Combinations (nCr) calculate the number of ways to choose a subset of items from a larger set where order does not matter. This distinguishes them from permutations (where order matters). Combinations appear in probability, lottery odds, team selection, and menu planning.

Combination formula: C(n, r) = n! ÷ (r! × (n − r)!)

Also written as nCr or “n choose r”

Where:

• n: total number of items in the set
• r: number of items to choose
• !: factorial (n! = n × (n−1) × (n−2) × … × 1)
• Order does not matter: C(n,r) = C(n, n−r)
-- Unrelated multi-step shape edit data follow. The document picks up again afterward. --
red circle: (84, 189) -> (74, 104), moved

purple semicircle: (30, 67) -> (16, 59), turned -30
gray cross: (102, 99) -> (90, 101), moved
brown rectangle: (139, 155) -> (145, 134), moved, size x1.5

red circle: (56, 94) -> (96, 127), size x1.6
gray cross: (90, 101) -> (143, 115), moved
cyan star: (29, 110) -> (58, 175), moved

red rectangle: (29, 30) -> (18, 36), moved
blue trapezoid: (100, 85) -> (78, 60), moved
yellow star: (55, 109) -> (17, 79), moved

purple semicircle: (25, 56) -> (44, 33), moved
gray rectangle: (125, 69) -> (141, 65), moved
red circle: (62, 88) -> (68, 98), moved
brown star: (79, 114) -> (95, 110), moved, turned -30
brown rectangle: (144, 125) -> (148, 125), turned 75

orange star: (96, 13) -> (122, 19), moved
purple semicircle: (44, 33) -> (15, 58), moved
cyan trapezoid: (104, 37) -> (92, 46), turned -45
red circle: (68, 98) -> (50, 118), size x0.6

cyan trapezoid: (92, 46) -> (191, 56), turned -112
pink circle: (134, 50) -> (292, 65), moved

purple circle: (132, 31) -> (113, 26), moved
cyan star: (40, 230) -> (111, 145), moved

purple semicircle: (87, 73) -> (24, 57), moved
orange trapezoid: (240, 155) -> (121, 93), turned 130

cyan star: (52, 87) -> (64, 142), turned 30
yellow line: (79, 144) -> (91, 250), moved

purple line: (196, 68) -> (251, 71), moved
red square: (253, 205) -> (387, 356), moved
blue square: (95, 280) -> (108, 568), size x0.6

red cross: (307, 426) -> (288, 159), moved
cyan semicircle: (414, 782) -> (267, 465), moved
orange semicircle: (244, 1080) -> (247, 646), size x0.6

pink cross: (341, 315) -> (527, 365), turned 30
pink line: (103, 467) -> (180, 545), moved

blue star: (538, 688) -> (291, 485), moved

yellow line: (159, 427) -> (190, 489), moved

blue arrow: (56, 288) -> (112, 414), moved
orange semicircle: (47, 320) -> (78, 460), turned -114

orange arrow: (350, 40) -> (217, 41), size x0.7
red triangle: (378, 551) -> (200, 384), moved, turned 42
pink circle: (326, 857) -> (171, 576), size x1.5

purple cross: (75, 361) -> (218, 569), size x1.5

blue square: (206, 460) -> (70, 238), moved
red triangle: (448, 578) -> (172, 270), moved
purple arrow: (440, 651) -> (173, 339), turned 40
Key identity: C(n,r) = C(n, n−r) — choosing 3 from 10 gives the same count as choosing 7 from 10 (you’re choosing the same groupings from either direction).

Combinations vs. permutations:

• Permutations P(n,r) = n! ÷ (n−r)!: order matters (e.g. ranked positions)
• Combinations C(n,r) = P(n,r) ÷ r!: order ignored (e.g. team roster)

Real-world applications:

Lottery odds: Powerball: choose 5 from 69 white balls + 1 from 26 red balls. C(69,5) × C(26,1) = 11,238,513 × 26 = 292,201,338 — about 1 in 292 million

Card hands in poker: C(52,5) = 52! ÷ (5! × 47!) = 2,598,960 possible 5-card hands

Committee selection: From 20 employees, choose a committee of 4: C(20,4) = 20! ÷ (4! × 16!) = 4,845 possible committees

Sports brackets (choose teams): From 8 teams, choose 3 for a round-robin: C(8,3) = 56 matchup sets

Pizza topping combinations: 10 available toppings, choose any 3: C(10,3) = 10! ÷ (3! × 7!) = 120 different 3-topping pizzas

Worked example: Your company has 12 employees. You must select a team of 4 for a project. How many unique teams are possible?

C(12, 4) = 12! ÷ (4! × 8!) = (12 × 11 × 10 × 9) ÷ (4 × 3 × 2 × 1) = 11,880 ÷ 24 = 495 possible teams

If you additionally need to assign one of those 4 as team lead (making order matter for that one slot): 495 × 4 = 1,980 unique team+leader combinations (combining C with P for the leadership slot).